Thank goodness for podcasting. I was in Chicago on September 11 this year, but, with the magic of digital archiving, I was able to get caught up on my favorite radio program, the Michael Medved Show, when I returned. And I just listened to his broadcast on Sept. 11 yesterday. Boy, did it bring back a flood of memories.
I was up unusually early that Tuesday morning. I had to be at work by 7:30 AM. I was puttering around the kitchen at 6:00, making a peanut butter and banana sandwich for breakfast. The radio was on, and I was listening to the Kirby Wilbur Show on AM 570. He was talking about a local story -- a boy who had accidentally been killed by his father at a shooting range. About a quarter after the hour, the newscaster, Carleen Johnson, broke into his show and said, in a voice I'll never forget, "Kirby, I'm seeing reports that a plane has flown into one of the World Trade Center towers in New York."
Of course, at first, we thought it was a small, private plane that had lost its bearings and slammed into the building in a tragic accident. I could not conceive that it would be anything else. But, knowing that Jason has interest in both giant skyscrapers and airplanes, I shook him awake and told him to turn on the TV before I went into the shower. While in the shower, I was still listening to the radio when they reported that another airplane had crashed into the other WTC tower. I screamed out, "Terrorists!" Oh God! What a horrible day.

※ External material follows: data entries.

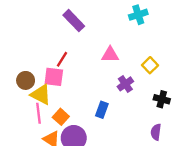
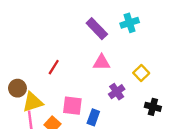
purple rectangle: (74, 21) -> (97, 29), moved
pink square: (54, 77) -> (72, 106), moved
yellow triangle: (41, 95) -> (33, 102), turned -45

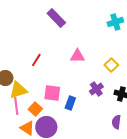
cyan cross: (130, 23) -> (115, 22), moved
purple rectangle: (97, 29) -> (56, 18), moved
purple cross: (117, 92) -> (96, 89), moved

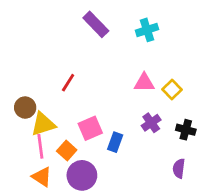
cyan cross: (115, 22) -> (147, 30), moved
pink triangle: (77, 56) -> (144, 83), moved
pink square: (52, 93) -> (90, 128), turned -30
orange triangle: (27, 128) -> (42, 177), moved

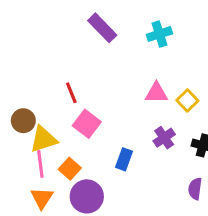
red line: (68, 83) -> (71, 93), turned -54
pink square: (90, 128) -> (87, 124), moved, turned -30
orange triangle: (42, 177) -> (42, 198), turned 30

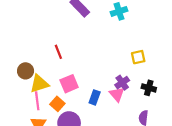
pink triangle: (156, 93) -> (117, 94), moved, turned 49
yellow square: (187, 101) -> (138, 57), turned 32
pink square: (87, 124) -> (69, 84), moved, turned 30

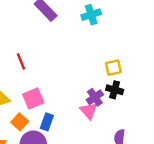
black cross: (149, 88) -> (115, 90), moved
blue rectangle: (95, 97) -> (47, 122), moved

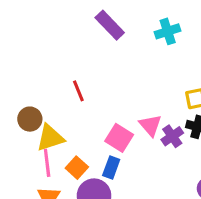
pink square: (33, 98) -> (119, 138), moved, turned -35
pink triangle: (89, 111) -> (150, 125), moved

On my drive to work, I heard about the plane exploding into the side of the Pentagon. Soon afterward came news of a possibly unrelated jet crash in Pennsylvania. Driving, driving, driving. I heard that helicopters were trying to fly close enough to rescue people trapped in the top floors of the WTC towers. "They have to get those people out," I whispered to myself, "Because those towers are going to collapse." I don't know how I knew it, but I just had a terrible vision of the two proud structures tumbling to the ground in clouds of smoke and debris. When I saw the footage of the same later, it was hellish déjà vu.
At work it was pale faces, haunted eyes, and hushed voices all day. We kept the radio on in the office as each unfolding of wretched news held our tortured attention. When I returned home that afternoon, I did what I never do: Turned on the television and sat on the couch without moving. It takes a lot of time to ingest that level of evil. Jason came home, and we watched almost all night, praying for news of more rescues, more heroism, more hope. We wanted and needed to know that somehow, someway, our country would survive.
When I drove to work the next morning, I looked at the late summer glory surrounding me. There is no place on earth more beautiful to my eyes than Washington. And I tried to memorize it, because I was convinced that everything had changed forever. I looked to the future, and all I could see was attack after attack by a dispersed, determined, and diabolical enemy. And, admit it, that's what you saw on September 12, 2001, too.
And so, when I listened to Michael Medved last night, it all came rushing back to me -- that day of seven years ago. I started crying. And, when Mr. Medved played clips of President Bush's addressing the nation, whether from the Capitol or from a pile of rubble in Manhattan, I cried even harder. Damn it. You know what? I felt this overwhelming need to say, "Thank you, Mr. President." Because what I thought would be on September 12, 2001 is not my reality on September 24, 2008.
George W. Bush has been simultaneously vilified and dismissed over these past seven years. And, I'll confess, I did not agree that this current Iraq War was the best investment of American lives and taxpayers' dollars; but, here is the thing: I do not fear flying on an airplane. I do not hesitate to ride on public transportation or visit a shopping center. In the most important job that a U.S. President has -- protecting our country from attack; keeping citizens safe -- President Bush has done a remarkable job.
Thank you, Mr. President. You have this American's gratitude.